And once again a memoir hyped beyond reason has proven to be largely a work of fiction.
This time it's Lena Dunham, of the pleasing plumped-up platform. Her book tour was a masterful bit of marketing, garnering news which in turn provided free publicity to further boost sales.
NOT THAT KIND OF GIRL has been sold as a memoir. The Random Penguins paid a fat advance for it, in large part because Lena Dunham's television programme draws the right kind of audience. It's all about the millenials these days, those twenty-somethings who are filled with the sort of angst that Ms. Dunham cultivates. Who wouldn't buy her memoir, to learn where her outlook and humour come from?
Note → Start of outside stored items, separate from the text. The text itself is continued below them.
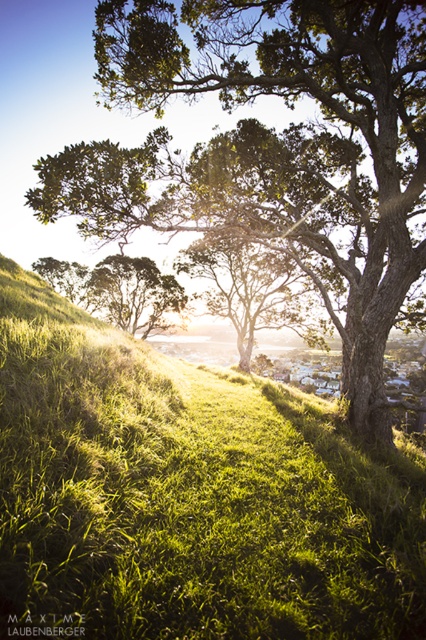 Which is above, green grassy hillside at center or green leafy tree at center?

Positioned higher is green leafy tree at center.

Is point (184, 596) behind point (146, 99)?

No, it is not.

I want to click on green grassy hillside at center, so click(187, 497).

Which is more to the right, green grassy hillside at center or green matte tree at center?

Positioned to the right is green grassy hillside at center.

Between green grassy hillside at center and green matte tree at center, which one has less height?

With less height is green grassy hillside at center.

What do you see at coordinates (187, 497) in the screenshot?
I see `green grassy hillside at center` at bounding box center [187, 497].

Where is `green grassy hillside at center`? The image size is (426, 640). green grassy hillside at center is located at coordinates (187, 497).

Between green leafy tree at center and green matte tree at center, which one appears on the left side from the viewer's perspective?

Positioned to the left is green matte tree at center.

Between green leafy tree at center and green matte tree at center, which one has less height?

Standing shorter between the two is green matte tree at center.

Locate an element on the screen. green leafy tree at center is located at coordinates (273, 150).

Where is `green leafy tree at center`? This screenshot has width=426, height=640. green leafy tree at center is located at coordinates (273, 150). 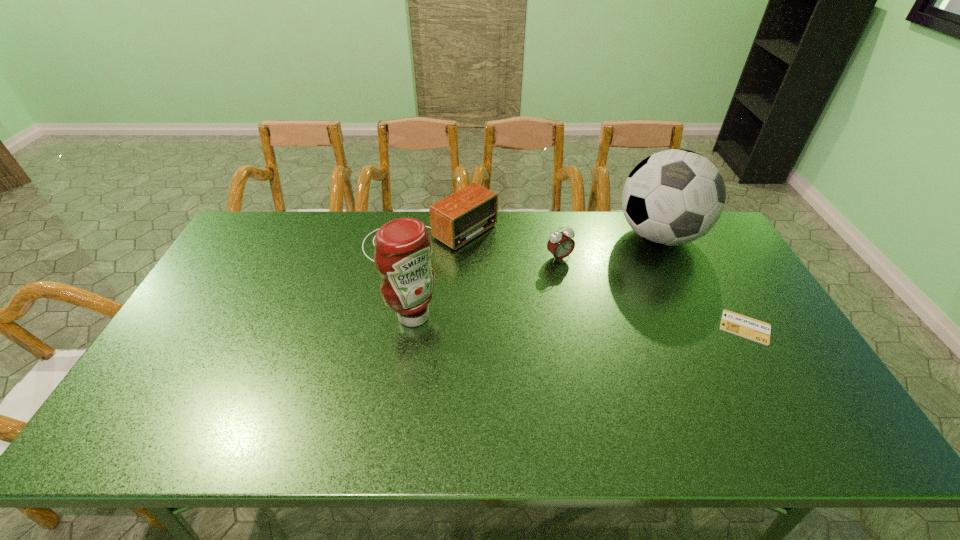 Identify the location of vacant area that satisfies the following two spatial constraints: 1. on the front side of the radio receiver; 2. on the left side of the identity card. The image size is (960, 540). tap(420, 327).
The first difficulty arose shortly after the book was laid down and someone looked at Ms. Dunham's relationship to her younger sister. The prose smacked of child sexual abuse and some less-than-acceptable curiosity. Just like that, the author appearances at book signings were cancelled. The author did not back down from her recollections, maintaining that her book was definitely a memoir. She apologized, of course, and the book continued to be featured in the non-fiction section.
Ms. Dunham's memoir also touched on her earliest sexual awakening, which she said included rape.
That sort of accusation will make a reader sit up and take notice. It will also see the fact-checkers arise to check what facts they can uncover. If it's a memoir, you see, the facts must be checkable. Otherwise, it's a work of fiction and should be called a novel, which does not have the same cachet as a genuine accounting.
Did Ms. Dunham name her rapist? Why yes, she did, and wouldn't you know that it was a man of radically different political views than her own.
That's the sort of thing that creates tension in a novel, and it doesn't hurt when a memoir has a bit of tension to get the readers turning the page.
The fact-checkers figured out fairly easily who she was accusing. As many have noted, conservatives at the ultra-liberal Oberlin College are rare. Conservatives named "Barry" who were in university at the same time would be even more rare. The former Oberlin College student named Barry was found. He was a real person. The memoir was verified.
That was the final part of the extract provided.